We all just want to be loved... we yearn for relationship. I think the imbalance of not recognizing our worth in God leads to a lot of messed up stuff in this world. How does it manifest in you?
PS Per my last post, from Monday night, my toe is still pretty messed up. Sad day.
3 battle cries
Great post. I read it twice, lol. Wishing you all the best my friend.
I really relate to your thoughts on being the pursuer in relationships - and have come to the conclusion that those usually fall into two categories: 1) people who aren't willing to prioritize my relationship in their life, and 2) friends that you don't have to keep up with to stay connected to.
I've had to let the first ones go, as hard as it is. But a relationship is two-way, and it became so unhealthy for my emotions to feel the incredible burden of keeping that relationship afloat single-handedly.
The second are pure blessings. And they usually pick up again in another season with miraculous ease.
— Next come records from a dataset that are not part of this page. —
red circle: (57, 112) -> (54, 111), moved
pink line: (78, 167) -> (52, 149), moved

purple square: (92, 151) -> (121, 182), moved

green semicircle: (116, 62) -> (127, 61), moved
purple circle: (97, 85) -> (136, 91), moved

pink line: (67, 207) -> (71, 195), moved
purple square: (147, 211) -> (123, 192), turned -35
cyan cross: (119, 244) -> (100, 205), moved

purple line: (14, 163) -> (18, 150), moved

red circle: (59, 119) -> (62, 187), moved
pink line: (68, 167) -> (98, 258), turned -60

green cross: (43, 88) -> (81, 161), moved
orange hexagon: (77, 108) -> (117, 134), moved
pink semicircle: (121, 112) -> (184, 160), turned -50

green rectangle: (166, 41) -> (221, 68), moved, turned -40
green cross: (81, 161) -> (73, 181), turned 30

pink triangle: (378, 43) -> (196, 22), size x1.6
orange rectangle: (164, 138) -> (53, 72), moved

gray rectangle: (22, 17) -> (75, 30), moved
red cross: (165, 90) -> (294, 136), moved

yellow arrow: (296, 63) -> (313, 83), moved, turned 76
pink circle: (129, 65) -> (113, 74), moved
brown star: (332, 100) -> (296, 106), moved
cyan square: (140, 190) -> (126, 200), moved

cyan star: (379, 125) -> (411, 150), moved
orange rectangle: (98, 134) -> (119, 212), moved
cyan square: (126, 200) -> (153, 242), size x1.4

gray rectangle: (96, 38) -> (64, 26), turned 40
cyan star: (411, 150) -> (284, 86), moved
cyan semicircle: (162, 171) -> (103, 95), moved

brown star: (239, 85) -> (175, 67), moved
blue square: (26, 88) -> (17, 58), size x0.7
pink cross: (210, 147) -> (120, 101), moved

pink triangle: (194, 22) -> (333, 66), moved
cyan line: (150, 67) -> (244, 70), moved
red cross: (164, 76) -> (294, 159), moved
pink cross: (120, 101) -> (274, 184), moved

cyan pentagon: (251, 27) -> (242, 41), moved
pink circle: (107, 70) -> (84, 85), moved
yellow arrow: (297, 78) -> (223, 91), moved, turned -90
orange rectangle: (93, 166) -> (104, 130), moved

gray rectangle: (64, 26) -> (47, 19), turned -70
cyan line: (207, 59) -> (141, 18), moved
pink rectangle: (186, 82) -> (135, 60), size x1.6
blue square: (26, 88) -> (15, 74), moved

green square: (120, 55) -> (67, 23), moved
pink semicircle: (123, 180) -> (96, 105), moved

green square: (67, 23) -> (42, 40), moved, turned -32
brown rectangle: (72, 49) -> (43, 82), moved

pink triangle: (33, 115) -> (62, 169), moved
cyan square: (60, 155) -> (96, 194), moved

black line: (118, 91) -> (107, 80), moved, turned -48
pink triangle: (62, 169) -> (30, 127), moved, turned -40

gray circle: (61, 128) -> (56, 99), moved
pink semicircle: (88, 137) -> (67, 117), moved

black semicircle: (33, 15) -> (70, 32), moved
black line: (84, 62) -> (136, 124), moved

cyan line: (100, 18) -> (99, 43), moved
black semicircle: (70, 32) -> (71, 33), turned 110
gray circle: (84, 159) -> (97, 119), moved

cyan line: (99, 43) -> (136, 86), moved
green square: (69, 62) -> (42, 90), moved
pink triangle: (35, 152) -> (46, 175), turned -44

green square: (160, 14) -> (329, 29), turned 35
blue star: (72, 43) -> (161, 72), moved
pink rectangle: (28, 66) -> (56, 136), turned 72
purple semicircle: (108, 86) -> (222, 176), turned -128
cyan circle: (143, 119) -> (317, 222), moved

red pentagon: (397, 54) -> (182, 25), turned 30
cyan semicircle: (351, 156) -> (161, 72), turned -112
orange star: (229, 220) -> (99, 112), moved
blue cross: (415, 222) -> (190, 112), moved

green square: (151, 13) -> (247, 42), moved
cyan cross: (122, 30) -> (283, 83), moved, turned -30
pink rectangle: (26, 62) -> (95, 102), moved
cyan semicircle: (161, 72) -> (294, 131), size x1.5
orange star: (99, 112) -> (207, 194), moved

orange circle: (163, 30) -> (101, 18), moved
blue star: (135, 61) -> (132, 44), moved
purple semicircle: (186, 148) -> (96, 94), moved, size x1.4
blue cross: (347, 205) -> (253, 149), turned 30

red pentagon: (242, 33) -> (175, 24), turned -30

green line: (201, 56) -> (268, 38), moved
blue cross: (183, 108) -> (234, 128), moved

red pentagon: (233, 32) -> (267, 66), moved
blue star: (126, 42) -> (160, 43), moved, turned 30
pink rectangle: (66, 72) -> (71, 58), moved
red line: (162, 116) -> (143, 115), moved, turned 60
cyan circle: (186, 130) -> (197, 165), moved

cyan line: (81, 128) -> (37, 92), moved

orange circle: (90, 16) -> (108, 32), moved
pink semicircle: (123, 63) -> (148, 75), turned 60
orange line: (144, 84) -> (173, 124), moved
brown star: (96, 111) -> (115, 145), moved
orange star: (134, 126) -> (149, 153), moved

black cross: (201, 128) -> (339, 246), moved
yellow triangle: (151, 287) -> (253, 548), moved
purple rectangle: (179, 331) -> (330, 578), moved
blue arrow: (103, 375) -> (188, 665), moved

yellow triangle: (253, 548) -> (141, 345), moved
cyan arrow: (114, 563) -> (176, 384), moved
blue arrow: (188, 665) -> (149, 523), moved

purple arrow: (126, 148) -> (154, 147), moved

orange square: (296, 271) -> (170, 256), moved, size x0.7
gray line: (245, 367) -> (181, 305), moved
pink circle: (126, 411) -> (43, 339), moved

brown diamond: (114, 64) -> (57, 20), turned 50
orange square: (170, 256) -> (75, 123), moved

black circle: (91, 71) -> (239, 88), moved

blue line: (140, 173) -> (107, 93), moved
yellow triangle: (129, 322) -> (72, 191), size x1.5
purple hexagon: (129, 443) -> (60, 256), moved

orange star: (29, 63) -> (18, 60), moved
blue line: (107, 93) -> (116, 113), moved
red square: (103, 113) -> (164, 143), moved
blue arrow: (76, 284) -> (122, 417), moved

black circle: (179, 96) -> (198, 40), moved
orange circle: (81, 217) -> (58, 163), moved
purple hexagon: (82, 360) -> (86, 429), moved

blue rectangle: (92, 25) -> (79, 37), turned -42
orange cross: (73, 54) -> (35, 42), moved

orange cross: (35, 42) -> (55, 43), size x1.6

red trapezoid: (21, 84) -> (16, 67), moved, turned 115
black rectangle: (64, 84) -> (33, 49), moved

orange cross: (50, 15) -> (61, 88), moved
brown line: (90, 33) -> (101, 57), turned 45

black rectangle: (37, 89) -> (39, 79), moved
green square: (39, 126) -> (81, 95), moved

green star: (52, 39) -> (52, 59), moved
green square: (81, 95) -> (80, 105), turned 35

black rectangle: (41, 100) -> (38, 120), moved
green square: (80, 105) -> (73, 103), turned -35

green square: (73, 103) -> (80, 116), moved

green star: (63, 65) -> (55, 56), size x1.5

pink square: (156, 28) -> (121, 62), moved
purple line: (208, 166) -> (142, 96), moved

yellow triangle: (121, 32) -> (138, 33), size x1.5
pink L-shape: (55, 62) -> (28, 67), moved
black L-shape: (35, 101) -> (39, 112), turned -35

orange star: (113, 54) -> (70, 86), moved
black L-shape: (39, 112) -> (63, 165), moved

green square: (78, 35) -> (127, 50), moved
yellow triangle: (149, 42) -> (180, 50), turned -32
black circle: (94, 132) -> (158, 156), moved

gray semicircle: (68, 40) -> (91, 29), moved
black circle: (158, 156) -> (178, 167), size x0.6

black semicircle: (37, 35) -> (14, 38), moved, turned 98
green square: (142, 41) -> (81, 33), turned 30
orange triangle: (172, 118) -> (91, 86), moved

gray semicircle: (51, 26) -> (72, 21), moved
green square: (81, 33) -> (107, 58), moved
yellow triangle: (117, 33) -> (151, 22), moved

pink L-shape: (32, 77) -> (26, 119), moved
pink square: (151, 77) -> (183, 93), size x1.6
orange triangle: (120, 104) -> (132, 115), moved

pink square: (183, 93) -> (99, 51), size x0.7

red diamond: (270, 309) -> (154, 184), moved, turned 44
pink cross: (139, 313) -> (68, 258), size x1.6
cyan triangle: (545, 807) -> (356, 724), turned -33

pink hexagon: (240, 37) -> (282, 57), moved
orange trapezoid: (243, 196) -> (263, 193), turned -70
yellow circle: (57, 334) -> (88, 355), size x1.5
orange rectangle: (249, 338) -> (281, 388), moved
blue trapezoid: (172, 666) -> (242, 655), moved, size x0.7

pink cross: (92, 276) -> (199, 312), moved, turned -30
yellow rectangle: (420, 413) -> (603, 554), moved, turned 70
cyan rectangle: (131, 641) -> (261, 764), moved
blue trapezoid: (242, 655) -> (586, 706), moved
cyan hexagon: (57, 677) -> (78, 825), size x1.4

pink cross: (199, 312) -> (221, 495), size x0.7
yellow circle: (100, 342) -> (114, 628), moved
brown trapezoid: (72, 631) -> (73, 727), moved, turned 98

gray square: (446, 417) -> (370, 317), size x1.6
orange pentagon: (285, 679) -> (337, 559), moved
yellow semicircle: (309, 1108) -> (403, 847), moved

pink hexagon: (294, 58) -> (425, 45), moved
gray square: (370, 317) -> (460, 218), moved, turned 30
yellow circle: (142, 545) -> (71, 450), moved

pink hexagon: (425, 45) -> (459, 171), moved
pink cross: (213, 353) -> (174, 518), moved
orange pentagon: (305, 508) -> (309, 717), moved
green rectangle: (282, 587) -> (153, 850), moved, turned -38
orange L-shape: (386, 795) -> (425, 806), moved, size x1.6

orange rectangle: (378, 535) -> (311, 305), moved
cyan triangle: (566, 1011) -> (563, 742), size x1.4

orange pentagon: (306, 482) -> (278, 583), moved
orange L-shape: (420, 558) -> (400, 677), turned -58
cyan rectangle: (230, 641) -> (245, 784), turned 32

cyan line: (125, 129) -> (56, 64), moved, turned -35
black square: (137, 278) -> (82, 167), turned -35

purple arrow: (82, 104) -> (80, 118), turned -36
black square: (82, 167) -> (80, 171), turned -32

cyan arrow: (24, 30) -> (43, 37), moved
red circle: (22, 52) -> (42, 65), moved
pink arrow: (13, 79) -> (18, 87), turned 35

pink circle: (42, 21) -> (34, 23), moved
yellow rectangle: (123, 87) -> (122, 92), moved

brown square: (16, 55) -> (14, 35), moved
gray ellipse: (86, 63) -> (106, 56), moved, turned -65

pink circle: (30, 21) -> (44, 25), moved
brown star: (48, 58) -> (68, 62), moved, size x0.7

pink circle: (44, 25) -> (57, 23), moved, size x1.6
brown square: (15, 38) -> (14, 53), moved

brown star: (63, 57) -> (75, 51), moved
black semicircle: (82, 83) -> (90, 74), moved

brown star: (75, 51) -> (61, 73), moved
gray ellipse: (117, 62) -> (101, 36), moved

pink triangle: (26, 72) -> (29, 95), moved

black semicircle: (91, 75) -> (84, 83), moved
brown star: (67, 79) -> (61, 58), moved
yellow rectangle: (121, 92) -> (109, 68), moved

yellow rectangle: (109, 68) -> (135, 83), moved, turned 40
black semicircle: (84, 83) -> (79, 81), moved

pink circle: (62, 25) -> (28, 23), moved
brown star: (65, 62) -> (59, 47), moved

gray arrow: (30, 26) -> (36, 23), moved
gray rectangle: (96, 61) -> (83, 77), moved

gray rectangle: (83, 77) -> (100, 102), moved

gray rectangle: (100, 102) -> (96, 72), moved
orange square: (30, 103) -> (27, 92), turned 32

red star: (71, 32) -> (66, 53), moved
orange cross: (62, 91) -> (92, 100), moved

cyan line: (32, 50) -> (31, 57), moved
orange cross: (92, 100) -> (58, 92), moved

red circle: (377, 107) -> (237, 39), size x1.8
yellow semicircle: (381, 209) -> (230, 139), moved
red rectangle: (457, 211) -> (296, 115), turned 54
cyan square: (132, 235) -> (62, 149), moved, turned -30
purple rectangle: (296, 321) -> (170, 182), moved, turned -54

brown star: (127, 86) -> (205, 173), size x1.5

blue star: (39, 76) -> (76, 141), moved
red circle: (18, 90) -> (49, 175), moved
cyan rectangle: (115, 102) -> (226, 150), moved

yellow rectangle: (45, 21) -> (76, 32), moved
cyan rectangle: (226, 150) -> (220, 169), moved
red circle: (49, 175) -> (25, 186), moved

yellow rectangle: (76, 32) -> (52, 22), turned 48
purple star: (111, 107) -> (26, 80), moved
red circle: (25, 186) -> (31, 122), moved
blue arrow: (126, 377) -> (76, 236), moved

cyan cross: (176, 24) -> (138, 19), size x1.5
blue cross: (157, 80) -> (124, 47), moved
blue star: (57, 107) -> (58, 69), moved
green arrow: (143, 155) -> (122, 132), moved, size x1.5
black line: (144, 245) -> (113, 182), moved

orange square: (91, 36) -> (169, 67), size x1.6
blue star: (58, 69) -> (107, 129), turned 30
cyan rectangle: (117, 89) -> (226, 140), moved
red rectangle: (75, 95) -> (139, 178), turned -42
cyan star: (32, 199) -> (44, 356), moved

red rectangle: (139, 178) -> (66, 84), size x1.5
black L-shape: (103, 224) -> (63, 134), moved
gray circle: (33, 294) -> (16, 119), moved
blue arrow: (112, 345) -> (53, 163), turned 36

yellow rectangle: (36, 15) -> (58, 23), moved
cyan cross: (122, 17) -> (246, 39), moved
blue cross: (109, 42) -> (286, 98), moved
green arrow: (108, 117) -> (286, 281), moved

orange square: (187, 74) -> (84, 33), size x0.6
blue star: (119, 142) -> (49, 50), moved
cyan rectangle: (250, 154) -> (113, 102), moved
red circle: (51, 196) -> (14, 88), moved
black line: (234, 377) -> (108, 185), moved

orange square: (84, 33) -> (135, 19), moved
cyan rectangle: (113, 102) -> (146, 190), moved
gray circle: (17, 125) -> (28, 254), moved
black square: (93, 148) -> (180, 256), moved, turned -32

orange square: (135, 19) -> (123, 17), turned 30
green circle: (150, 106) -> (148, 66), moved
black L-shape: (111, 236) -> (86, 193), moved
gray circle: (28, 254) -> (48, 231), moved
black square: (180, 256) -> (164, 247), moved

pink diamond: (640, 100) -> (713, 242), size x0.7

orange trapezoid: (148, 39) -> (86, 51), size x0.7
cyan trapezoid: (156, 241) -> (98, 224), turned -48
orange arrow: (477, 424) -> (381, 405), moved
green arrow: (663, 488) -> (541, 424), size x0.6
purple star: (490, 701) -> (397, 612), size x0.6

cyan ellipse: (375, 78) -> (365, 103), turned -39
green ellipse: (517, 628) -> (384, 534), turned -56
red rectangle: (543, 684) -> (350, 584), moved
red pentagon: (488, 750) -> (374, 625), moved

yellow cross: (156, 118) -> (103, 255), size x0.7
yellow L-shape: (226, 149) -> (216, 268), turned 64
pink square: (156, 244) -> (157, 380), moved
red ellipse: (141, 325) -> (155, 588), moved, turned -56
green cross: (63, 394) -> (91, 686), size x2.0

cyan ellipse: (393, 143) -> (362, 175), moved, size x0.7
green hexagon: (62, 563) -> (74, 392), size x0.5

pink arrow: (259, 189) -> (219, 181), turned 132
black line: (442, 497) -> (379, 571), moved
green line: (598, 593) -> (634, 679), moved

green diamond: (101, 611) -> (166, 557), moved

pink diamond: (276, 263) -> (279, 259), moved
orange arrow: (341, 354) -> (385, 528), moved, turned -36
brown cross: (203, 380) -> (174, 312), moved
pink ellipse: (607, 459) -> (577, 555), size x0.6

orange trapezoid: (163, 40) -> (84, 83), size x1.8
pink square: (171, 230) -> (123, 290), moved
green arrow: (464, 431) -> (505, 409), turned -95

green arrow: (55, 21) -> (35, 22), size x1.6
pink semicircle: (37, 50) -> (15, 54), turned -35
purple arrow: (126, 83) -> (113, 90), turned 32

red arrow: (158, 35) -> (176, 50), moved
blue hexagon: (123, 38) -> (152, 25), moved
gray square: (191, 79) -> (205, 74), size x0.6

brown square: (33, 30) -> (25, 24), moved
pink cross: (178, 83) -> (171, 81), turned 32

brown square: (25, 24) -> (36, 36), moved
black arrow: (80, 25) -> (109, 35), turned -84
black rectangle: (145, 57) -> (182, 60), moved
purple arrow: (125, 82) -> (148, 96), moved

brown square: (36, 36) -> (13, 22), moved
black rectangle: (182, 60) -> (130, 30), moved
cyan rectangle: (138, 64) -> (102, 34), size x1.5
I went about three years without really talking to my best friend from high school, but then all of a sudden we picked back up and now talk more often than some of my more recent friendships.
I think the key is to find freedom. Friendships are work, but they are the kind of work that gives you joy and gives back to you. A relationship that doesn't work like that becomes ministry - and at that point you should evaluate whether that is a ministry God is giving to you and treat it as such. That frees you up from the expectations you would put on that person as a friend.